Enhancements in PostgreSQL 9.0
PostgreSQL 9.0 will have additional support for the pictured /proc-Interface. On one hand PostgreSQL 9.0 will come with a new Linux start script, which supports setting the oom_adj value before starting up PostgreSQL; on the other hand it is possible to build PostgreSQL with the special C-Macro LINUX_OOM_ADJ defined, which will allow DBAs to limit the inheritance of the OOM-Score to backend childs as shown in this example:
$ ./configure CC="ccache gcc" CFLAGS="-DLINUX_OOM_ADJ=0"
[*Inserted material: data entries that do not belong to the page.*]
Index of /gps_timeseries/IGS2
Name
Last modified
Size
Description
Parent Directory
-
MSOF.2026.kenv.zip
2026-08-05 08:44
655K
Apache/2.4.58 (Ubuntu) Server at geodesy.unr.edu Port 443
This method will save the PostgreSQL system process but will allow the OOM-Killer to kill database backend processes running amok.
An alternative solution is available by an additional kernel patch. This extends the existing /proc-Filesystem with a list of process names which should be excluded from the OOM-Killer. However, this patch is an unoffical extension to the Linux kernel and you may have to maintain your own builds of Linux kernels. In addition, it is not nearly as flexible as adjusting the OOM-Score and process names are not useful for uniquely identifying processes (e.g. Java- or Perlbased processes).
The Linuxkernel provides a comprehensive interface to adjust processes regarding their memory usage and the OOM-Killer. The most flexible method is the introduced /proc-Filesystem with the oom_adj-Interface. PostgreSQL 9.0 will have additional support for this interface. Dedicated PostgreSQL-Systems can be configured to avoid overcommit at all, but will need a deeper understanding of the number of memory resources the database system demands and the requirements of the VM of the kernel.